The separating and supporting wall 9 remains unchanged through the
absence of the ventral wall section of the respiration lumen 11. In
these figures it can also be seen that the diameter of the two
lumens, namely the oesophageal lumen 10 and the respiration lumen
11, and therefore also the separating and supporting wall 9 runs
downwards from the cover plate 3 in the ventral direction less far
from the cover plate 3 than the circumferential adhesive or welding
wall 13. The end of this adhesive or welding wall 13 spans a plane
and this plane is neither pierced by the two lumens 10 and 11 nor
by the wall 9. In this way a relatively large respiration chamber 7
remains under the two lumens 10 and 11 and the separating and
supporting wall 9. It can be seen that after the insertion section
12 from where the respiration lumen 11 opens out this space
directly merges with the respiration chamber 7. In FIG. 6 which
shows the diametric section through the larynx mask looking towards
the proximal end, it can be seen that the oesophageal lumen 10 is
open towards the oesophageal outlet 6, while the respiration lumen
11 is limited in the proximal direction by the adhesive or welding
wall 13.
[0028] As has already been stated the insertion tube is not shown
here. Preferably, in cross-section such an insertion tube will be
shaped like the tube connecting connector 2 in the cross-section
area in accordance with FIG. 5. However, this is not obligatory.

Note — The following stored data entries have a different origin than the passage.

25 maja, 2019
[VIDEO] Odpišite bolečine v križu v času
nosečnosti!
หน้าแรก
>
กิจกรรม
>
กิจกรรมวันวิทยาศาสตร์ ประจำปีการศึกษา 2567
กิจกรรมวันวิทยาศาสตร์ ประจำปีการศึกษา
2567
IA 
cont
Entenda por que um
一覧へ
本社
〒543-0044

For example, an adapter, into which two individual tubes open which
together form an insertion tube 2, can be inserted into the plug
areas 16 up to the projection 14.
LIST OF REFERENCE NUMBERS
[0029] 1. Larynx mask [0030] 2. Tune connecting connection [0031]

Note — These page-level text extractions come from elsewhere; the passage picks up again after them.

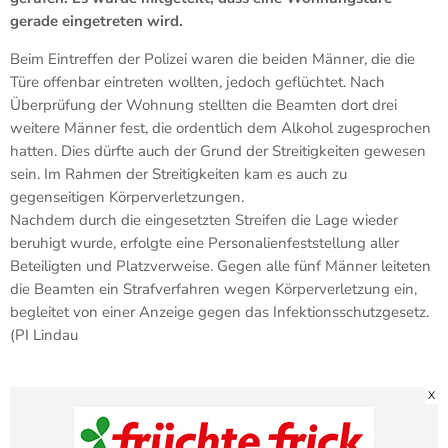
gerade eingetreten wird.
Beim Eintreffen der Polizei waren die beiden Männer, die die
Türe offenbar eintreten wollten, jedoch geflüchtet. Nach
Überprüfung der Wohnung stellten die Beamten dort drei
weitere Männer fest, die ordentlich dem Alkohol zugesprochen
hatten. Dies dürfte auch der Grund der Streitigkeiten gewesen
sein. Im Rahmen der Streitigkeiten kam es auch zu
gegenseitigen Körperverletzungen.
Nachdem durch die eingesetzten Streifen die Lage wieder
beruhigt wurde, erfolgte eine Personalienfeststellung aller
Beteiligten und Platzverweise. Gegen alle fünf Männer leiteten
die Beamten ein Strafverfahren wegen Körperverletzung ein,
begleitet von einer Anzeige gegen das Infektionsschutzgesetz.
(PI Lindau
X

3. Cover plate [0032] 4. Tip of the larynx mask [0033] 5. Cuff
[0034] 6. Oesophageal outlet [0035] 7. Respiration chamber [0036]
8. Cuff ventilation connection [0037] 9. Separating and supporting
wall [0038] 10. Oesophageal lumen [0039] 11. Respiration lumen
[0040] 12. Insertion section [0041] 13. Adhesive, welding wall
[0042] 14. Projection [0043] 15. Adhesive, welding edge [0044] 16.